Go to the line containing "House For Sale" in the records below and print it and every following line exactly, on through the line containing "Call: +516-637-2742 (New York, USA)", then stop.
#### DATA EXCERPTS
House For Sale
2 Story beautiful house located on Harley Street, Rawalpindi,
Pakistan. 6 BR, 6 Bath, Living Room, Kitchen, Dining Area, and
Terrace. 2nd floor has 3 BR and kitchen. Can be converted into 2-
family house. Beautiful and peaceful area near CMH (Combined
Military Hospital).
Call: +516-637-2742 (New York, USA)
########
#### DATA EXCERPTS
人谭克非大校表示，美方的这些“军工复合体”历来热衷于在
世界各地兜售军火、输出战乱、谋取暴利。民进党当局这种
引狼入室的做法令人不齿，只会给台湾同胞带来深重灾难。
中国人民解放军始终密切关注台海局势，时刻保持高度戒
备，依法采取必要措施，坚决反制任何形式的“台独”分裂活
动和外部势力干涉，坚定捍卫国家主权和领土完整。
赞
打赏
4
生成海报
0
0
########
#### DATA EXCERPTS
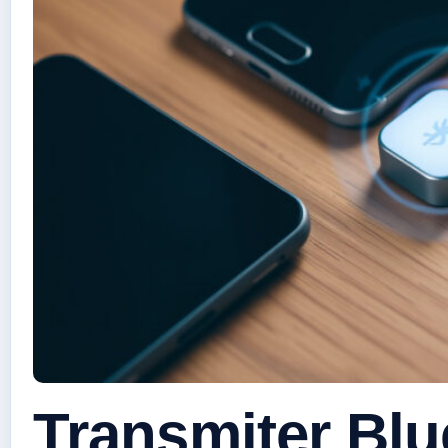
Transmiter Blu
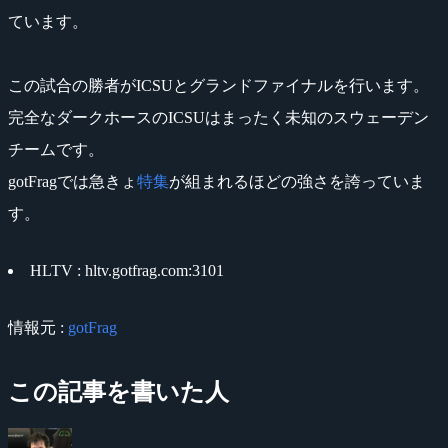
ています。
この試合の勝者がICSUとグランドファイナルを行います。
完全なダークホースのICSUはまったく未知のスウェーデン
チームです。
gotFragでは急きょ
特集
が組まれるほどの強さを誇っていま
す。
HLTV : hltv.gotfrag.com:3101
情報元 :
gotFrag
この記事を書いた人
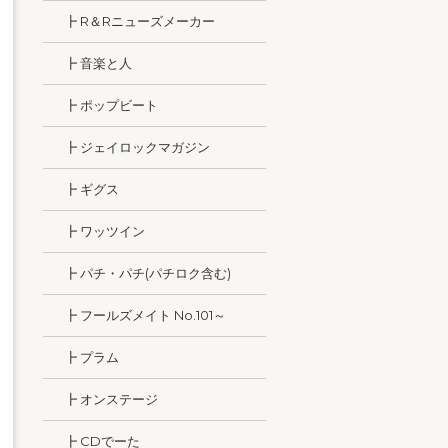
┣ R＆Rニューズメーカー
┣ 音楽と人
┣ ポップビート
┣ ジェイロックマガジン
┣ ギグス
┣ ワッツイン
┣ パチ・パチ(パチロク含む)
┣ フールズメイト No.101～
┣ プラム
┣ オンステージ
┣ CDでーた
########
### YOUR RESPONSE
House For Sale
2 Story beautiful house located on Harley Street, Rawalpindi,
Pakistan. 6 BR, 6 Bath, Living Room, Kitchen, Dining Area, and
Terrace. 2nd floor has 3 BR and kitchen. Can be converted into 2-
family house. Beautiful and peaceful area near CMH (Combined
Military Hospital).
Call: +516-637-2742 (New York, USA)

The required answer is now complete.